Embedded image The photosensitive lithographic printing plates [A] to [Q] according to the present invention have good printing properties, developability, printing performance and printing durability, whereas the comparative printing plate [S] has printing durability. Low
The printing plate [T] has poor printing properties and low printing durability,
The printing plates [U] and [V] have poor developability and printing performance, and the printing plate [W] has poor printing properties.

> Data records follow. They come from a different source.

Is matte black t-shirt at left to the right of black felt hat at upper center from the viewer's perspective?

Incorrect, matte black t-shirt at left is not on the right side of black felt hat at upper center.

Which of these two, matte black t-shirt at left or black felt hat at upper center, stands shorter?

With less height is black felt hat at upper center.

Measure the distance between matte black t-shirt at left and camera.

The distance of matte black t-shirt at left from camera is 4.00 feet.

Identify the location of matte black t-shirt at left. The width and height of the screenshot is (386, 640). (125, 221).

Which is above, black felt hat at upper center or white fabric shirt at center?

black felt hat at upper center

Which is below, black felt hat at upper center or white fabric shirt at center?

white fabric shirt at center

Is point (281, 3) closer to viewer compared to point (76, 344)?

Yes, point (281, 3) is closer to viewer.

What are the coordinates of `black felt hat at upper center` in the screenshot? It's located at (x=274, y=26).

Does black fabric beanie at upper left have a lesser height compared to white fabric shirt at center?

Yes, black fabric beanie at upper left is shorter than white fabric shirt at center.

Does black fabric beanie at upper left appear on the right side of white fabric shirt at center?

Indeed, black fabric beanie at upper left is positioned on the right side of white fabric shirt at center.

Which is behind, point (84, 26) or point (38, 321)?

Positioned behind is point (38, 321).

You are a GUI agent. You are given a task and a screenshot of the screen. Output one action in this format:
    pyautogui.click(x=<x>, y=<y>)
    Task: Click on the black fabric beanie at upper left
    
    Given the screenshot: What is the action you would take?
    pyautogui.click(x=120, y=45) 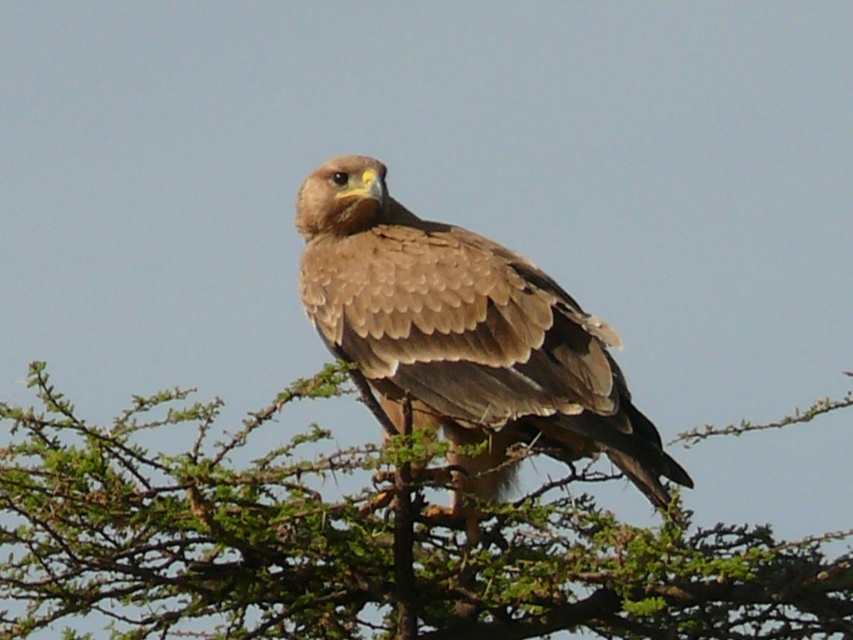 Question: Can you confirm if green leafy tree at center is positioned to the right of brown feathered eagle at center?

Choices:
 (A) yes
 (B) no

Answer: (B)

Question: Does green leafy tree at center have a lesser width compared to brown feathered eagle at center?

Choices:
 (A) no
 (B) yes

Answer: (A)

Question: Is green leafy tree at center bigger than brown feathered eagle at center?

Choices:
 (A) no
 (B) yes

Answer: (B) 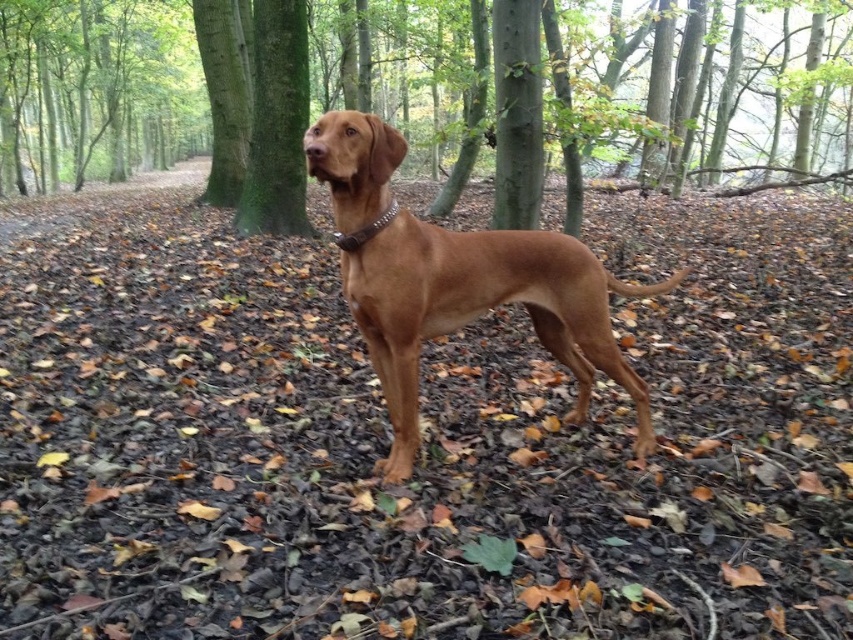 Question: Which object is the closest to the brown bark tree at center?

Choices:
 (A) brown leather dog at center
 (B) green mossy tree trunk at center

Answer: (B)

Question: Which point is closer to the camera?

Choices:
 (A) brown leather dog at center
 (B) green mossy tree trunk at center

Answer: (A)

Question: Which object appears closest to the camera in this image?

Choices:
 (A) brown leather dog at center
 (B) brown bark tree at center

Answer: (A)

Question: Is brown bark tree at center wider than brown leather dog at center?

Choices:
 (A) no
 (B) yes

Answer: (B)

Question: Considering the relative positions of brown leather dog at center and green mossy tree trunk at center in the image provided, where is brown leather dog at center located with respect to green mossy tree trunk at center?

Choices:
 (A) below
 (B) above

Answer: (A)

Question: Can you confirm if brown bark tree at center is positioned to the right of green mossy tree trunk at center?

Choices:
 (A) no
 (B) yes

Answer: (A) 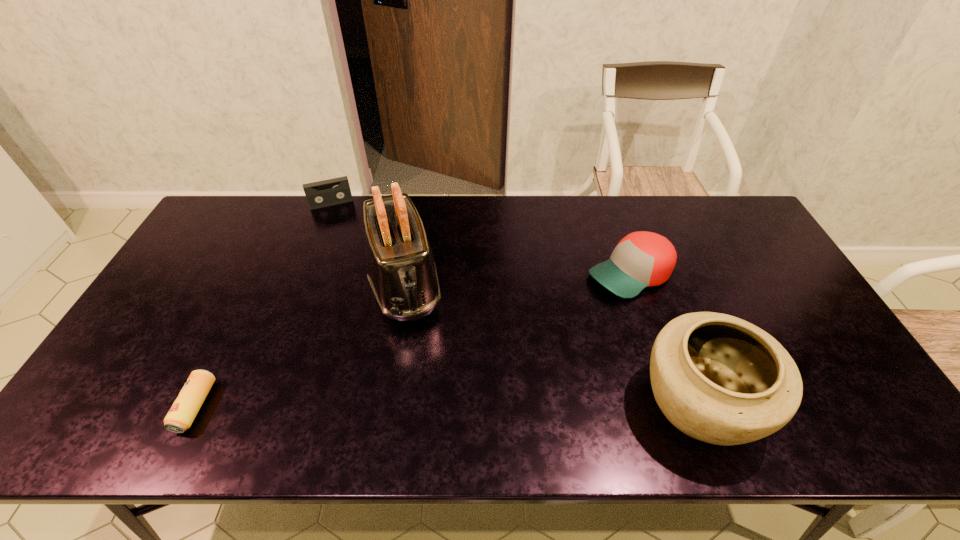 Find the location of a particular element. Image resolution: width=960 pixels, height=540 pixels. vacant region that satisfies the following two spatial constraints: 1. on the front side of the pottery; 2. on the right side of the toaster is located at coordinates (385, 403).

Identify the location of free location that satisfies the following two spatial constraints: 1. on the back side of the third tallest object; 2. on the right side of the toaster. The width and height of the screenshot is (960, 540). (406, 274). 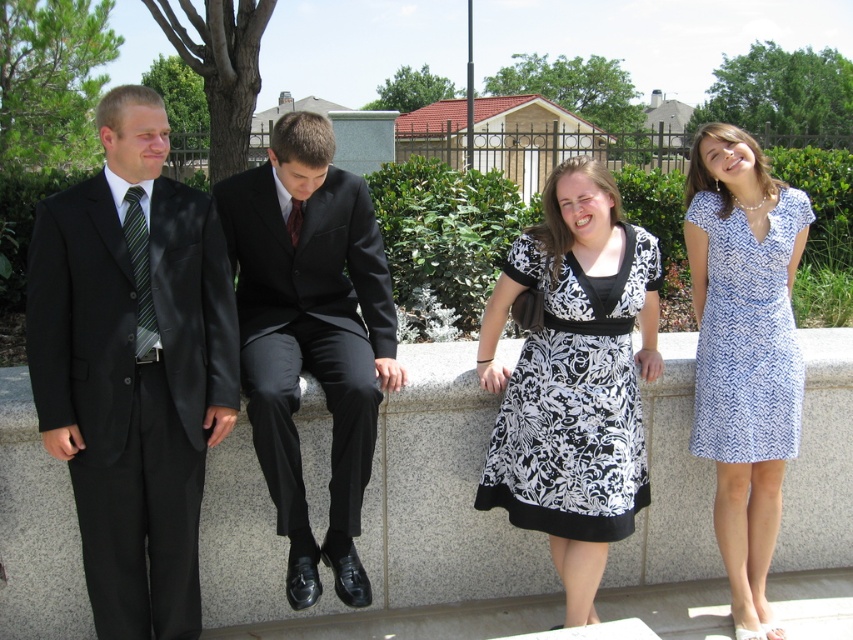 You are a photographer adjusting the camera settings to ensure all subjects are in focus. Given that the black satin suit at center and the black silk tie at center are both in your frame, which one requires more careful adjustment to maintain clarity due to its size?

The black satin suit at center requires more careful adjustment because it is larger in size than the black silk tie at center, making it more prominent in the frame and potentially needing sharper focus.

Continuation of front page (56) References JP-A-4-303838 (JP, A) JP-A-4-274429 (JP, A) JP-A-3-288853 (JP, A) JP-A-3-129352 (JP) JP-A-4-153655 (JP, A) JP-A-2-18947 (JP, A) JP-A-3-2868 (JP, A) (58) Fields investigated (Int. Cl. ⁷ , DB G03F 7/004 G03F 7/00 503 G03F 7/038

Claims (1)

(57) [Claims] 1. A photosensitive lithographic printing plate provided with a photosensitive layer containing a photocrosslinkable polymer having a photodimerizable unsaturated bond, wherein a strong acid is generated in the photosensitive layer by exposure to light. A photosensitive lithographic printing plate characterized by containing a compound represented by the formula (1) and a dye which is discolored or discolored by an acid. Embedded image In the formula, R ¹ is a hydrogen atom, a halogen atom, —NO ₂ , —C
N represents an alkyl group which may have a substituent, an aryl group which may have a substituent, an aralkyl group which may have a substituent, or -X ¹ -R ¹⁰ . Here, X ¹ is -O-, -S-, -CO-O-, -O-CO-, -NR
¹¹ -CO- or -CO-NR 11 ^- indicates, R ¹⁰ may have an optionally substituted alkyl group, an optionally substituted aryl group or a substituted group Represents an aralkyl group. R ¹¹ represents an alkyl group which may have a substituent, an aryl group which may have a substituent, or an aralkyl group which may have a substituent. R ^{2 to} R ⁸ may be the same or different from each other, and include a hydrogen atom, a halogen atom, —NO ² , —CN, an alkyl group which may have a substituent, and an aryl group which may have a substituent. , An aralkyl group which may have a substituent or —X ² —R ¹² . Where X ² is -O-, -S
—, —CO—O, —O—CO—, —NR ¹³ —CO— or —CO—NR ¹³ —, wherein R ¹² has an alkyl group which may have a substituent, and a substituent. R ¹³ represents a hydrogen atom, an alkyl group which may have a substituent, an aryl group which may have a substituent, or an aryl group which may have a substituent. An aralkyl group which may have a substituent is shown. Y is -O-
Or -S-. R ⁹ represents an alkyl group which may have a substituent, an aryl group which may have a substituent, or an aralkyl group which may have a substituent. Where R
^{When 1 to} R ⁸ are hydrogen atoms and Y is —O—, R ⁹ has 2 or more carbon atoms.